5.                 The Chairman, Mutual Funds Association of Pakistan

6.                 The Chairman, ICP

7.                 The Managing Director, HBFC

8.                 Director, Banking Supervision Department, State Bank of Pakistan

9.                 The President, Institute of Chartered Accountants of Pakistan

10.   The President, Institute of Cost and Management Accountants of Pakistan

11.          All Divisions of SEC

12.    All CROs

 


PRUDENTIAL REGULATIONS FOR NON-BANKING FINANCE COMPANIES

Part -I

Definitions.__ (1) In these guidelines, unless there is anything repugnant in the subject or context:-

(a)                                     Borrower includes a person on whom a NBFC has taken any exposure during the course of business.

(b)                                    Contingent liability means:

(i) a possible obligation that arises from past events and whose existence will be confirmed only by the occurrence or non-occurrence of one or more uncertain future events not wholly within the control of the enterprise; or

(ii) a present obligation that arises from past events but is not recognized because:

(a)                                    it is not probable that an outflow of resources embodying economic benefits will be required to settle the obligation; or

(b)                                   the amount of the obligation cannot be measured with sufficient reliability;

and includes letters of credit, letters of guarantee, bid bonds / performance bonds, advance payment guarantees and underwriting commitments.

(c)                                     Documents include vouchers, cheques, bills, pay-orders, promissory notes, securities for leases / advances and claims by or against the NBFC or any
other
record / papers supporting entries in the books of a NBFC.

(d)                                    Equity of the   Borrower   includes paid-up capital,  general  reserves, balance in share premium account, reserve for issue of bonus shares and
retained earnings / accumulated losses, revaluation reserves on account of fixed assets and subordinated loans.

Explanation: Revaluation reserves will remain part of the equity for first three years only, from the date of asset revaluation, during which time the borrower will strengthen its equity base to enable it to avail facilities without the benefit of revaluation reserves.

(e)         Exposure includes facilities and subscription to or investment in shares.
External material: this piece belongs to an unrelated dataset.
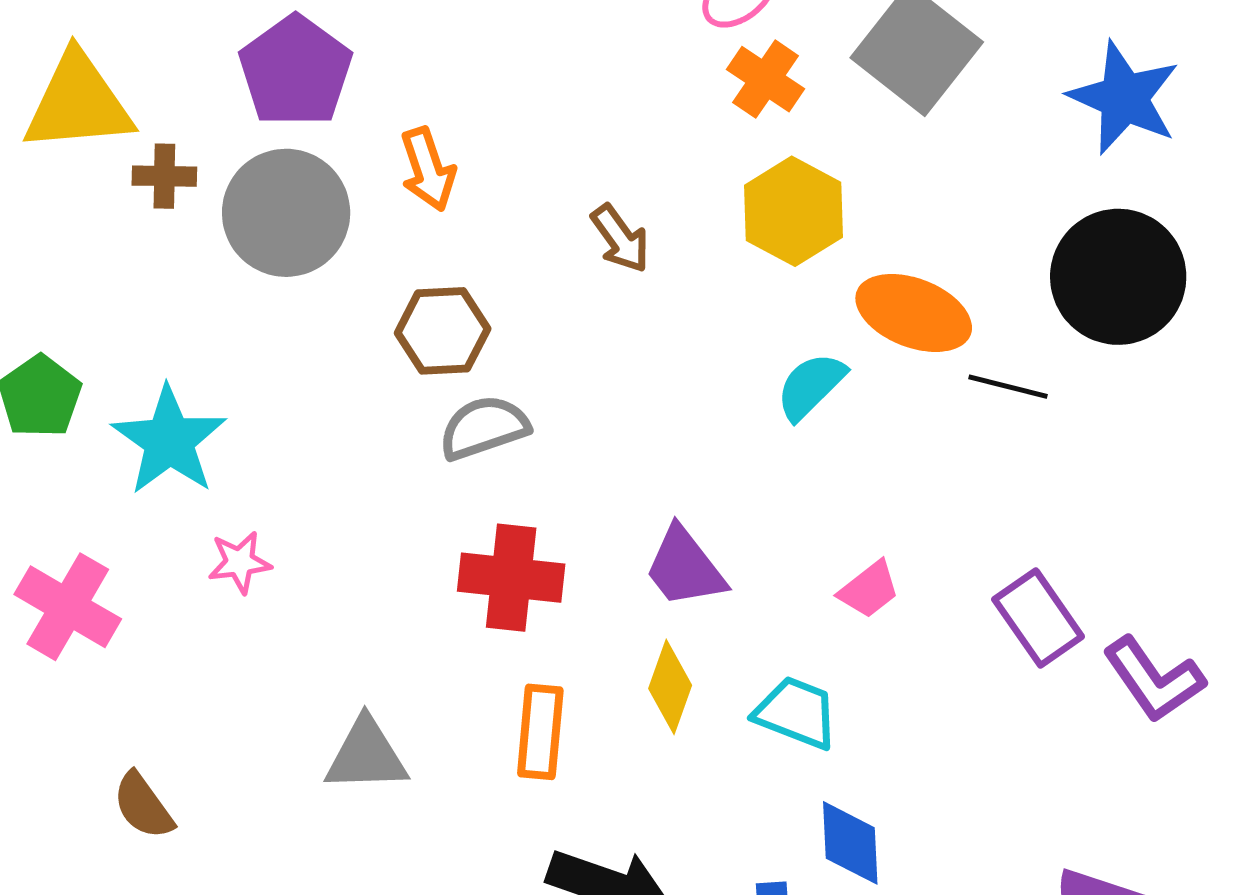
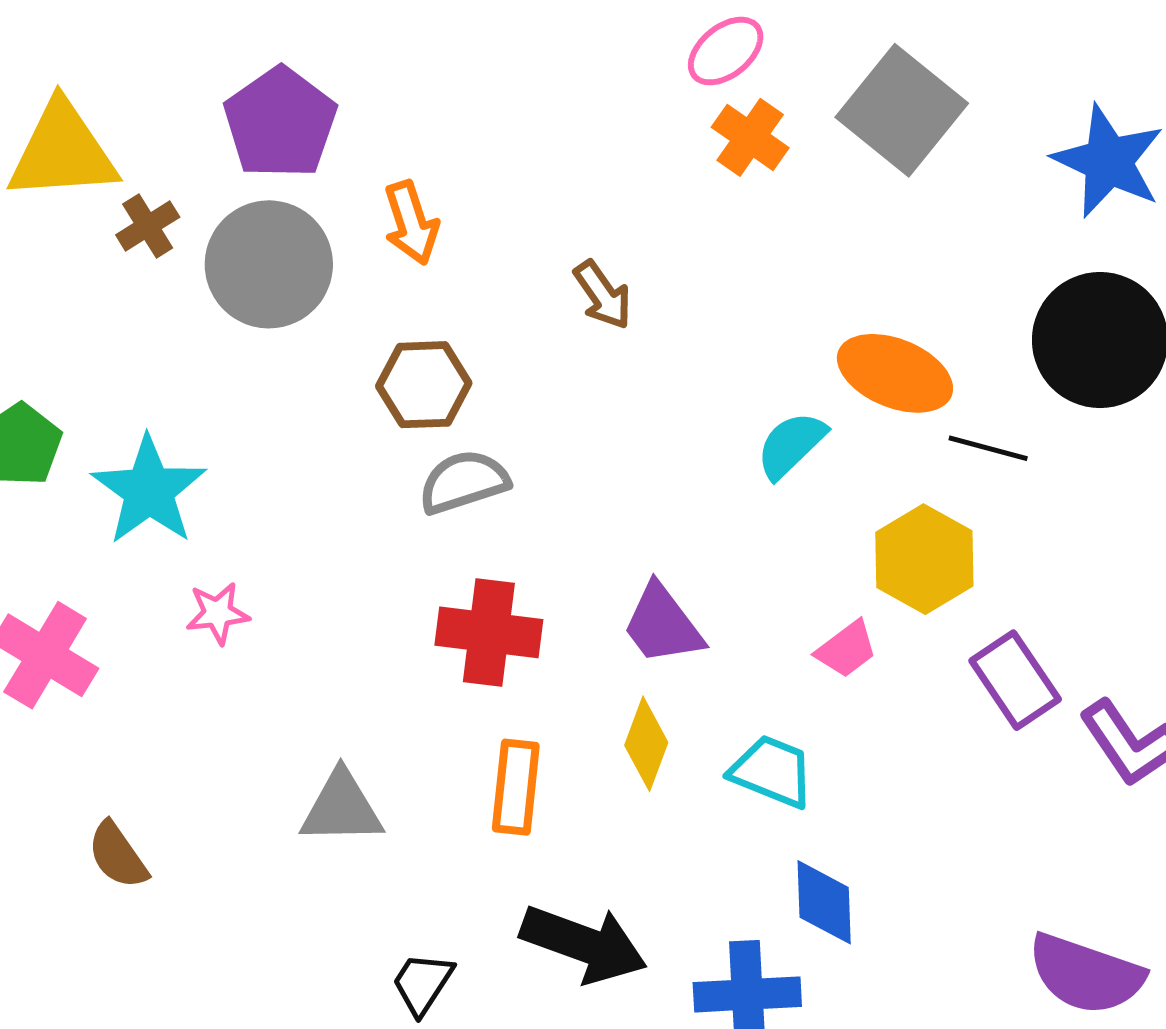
brown cross: (164, 176) -> (148, 226), turned -34
yellow hexagon: (793, 211) -> (924, 559), moved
Explanation:   Secured  exposure   means   exposure  backed  by tangible security and any other form of security with appropriate margins (in cases where margin has been prescribed by SEC, appropriate margin shall at least be equal to the prescribed margin). Clean exposure means exposure without any security or collateral.

(f)             Financial Institutions includes, -

(a)                            a company or an institution whether established under any special enactment and operating within or outside Pakistan which transacts the business of banking or any associated or ancillary business through its branches;

(b)                           a modaraba, leasing company, investment bank, venture capital company, financing company, housing finance company, a non-banking finance company and a bank or any institution duly licensed by State Bank of Pakistan;

(c) such other institution or companies authorised by law to undertake any similar business, as the Federal Government may, by notification in the official Gazette, specify for the purpose;".

(g)              Forced  Sale Value (FSV)   means the value which fully reflects the

possibility of price fluctuations and can currently be obtained by selling the mortgaged / pledged/ leased/collaterally held assets in a forced / distressed sale conditions.

(h)              Government   Securities   include   monetary  obligations  of the Federal

Government or a Provincial Government or of a Corporation wholly owned or controlled, directly or indirectly, by the Federal Government or a Provincial Government and guaranteed by the Federal Government and any other security as the Federal Government may, by notification in the Official Gazette, declare, to the extent determined from time to time, to be Government Securities.

(i)               Group means persons, whether natural or juridical, if one of them or his

family members including spouse, lineal ascendants and descendants and brothers and sisters or its subsidiary, have control or hold substantial ownership interest or have power to exercise significant influence over the other. For the purpose of this:

(i) Subsidiary will have the same meaning as defined in sub-section 3(2) of the Companies Ordinance, 1984 i.e. a company or a body corporate shall deemed to be a subsidiary of another company if that other company or body corporate directly or indirectly controls, beneficially owns or holds more than 50% of its voting securities or otherwise has power to elect and appoint more than 50% of its directors.

 

(ii) Control refers to an ownership directly or indirectly through subsidiaries, of more than one half of voting power of an enterprise.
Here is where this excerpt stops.